Orchestras, First Step to Financial Health is Happy Audiences

Don’t expect the drumbeat of financial trouble for orchestras to stop.

The Brooklyn Philharmonic performs at the World Financial Center. (Alvina Lai / Brooklyn Philharmonic)

The Brooklyn Philharmonic performs at the World Financial Center. Photo Credit: Alvina Lai/Brooklyn Philharmonic)

Here are a couple quotes that I think are helpful in thinking about the long-term resolution of this. First, from the Chairman of the orchestra’s board, “Despite the Brooklyn Philharmonic’s tremendous artistic successes over the last couple of years, the orchestra continues to experience financial difficulties.”

If an organization’s definition of artistic success diverges too much from the definition of its audience or the potential audience that it needs, those successes are really limited in value.
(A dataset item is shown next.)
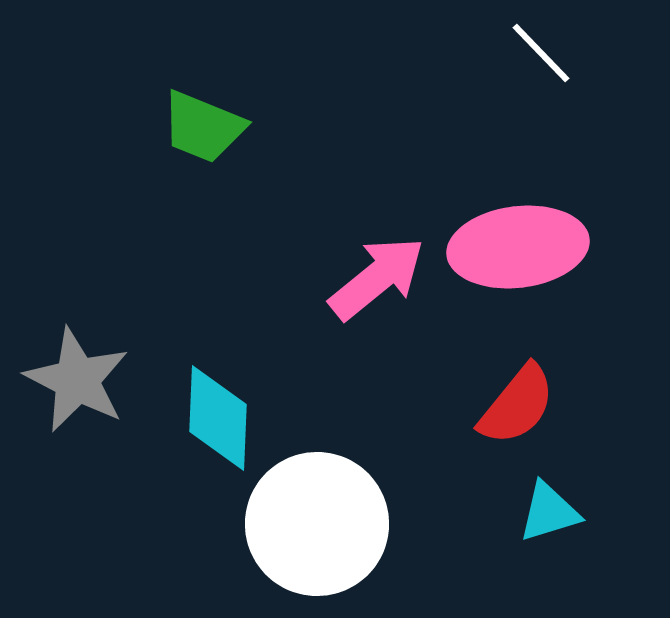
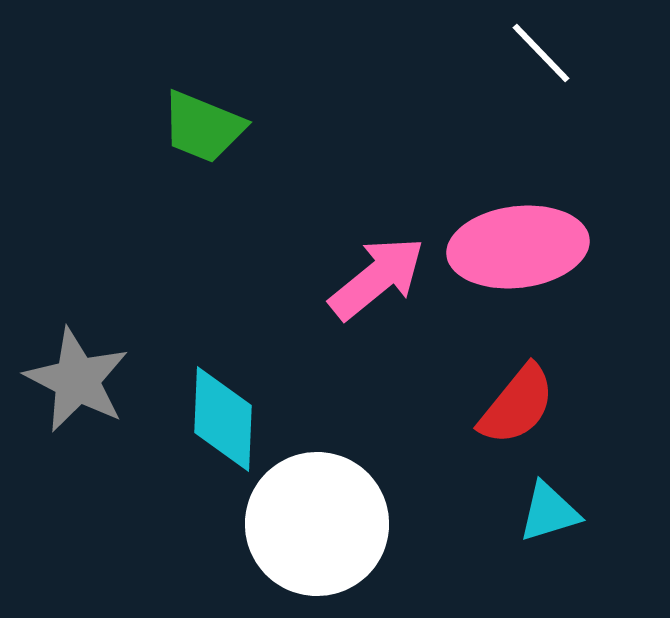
cyan diamond: moved 5 px right, 1 px down
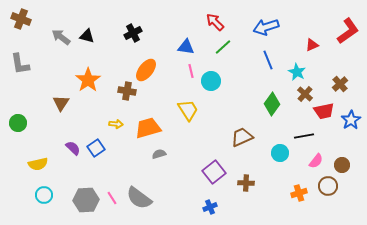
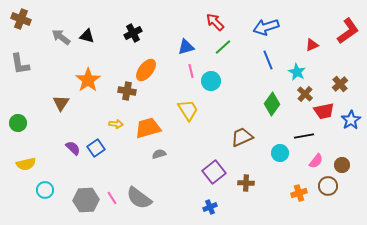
blue triangle at (186, 47): rotated 24 degrees counterclockwise
yellow semicircle at (38, 164): moved 12 px left
cyan circle at (44, 195): moved 1 px right, 5 px up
Second, Jesse Rosen of the League of American Orchestras says, “All performing-arts organizations are having a problem because audiences can stream what they want on demand and curate their own experience” and implies that flight FROM Brooklyn to the suburbs has depleted the audience available to the Brooklyn Philharmonic. I have to say that the last part strikes me as hard to believe, given the influx of artists and art consumers TO Brooklyn in the last few years. And as to the comment about audiences not showing up because they can “stream what they want,” well, that’s true if there’s no good reason why the live experience is better.

I’m not saying for a second that the answer to improving the financial health of a traditional orchestra is easy. I am saying that at this stage, every orchestra in America (and probably beyond) should be starting with as close to zero assumptions about the specifics of what they should possibly do, and build up from there around an audience.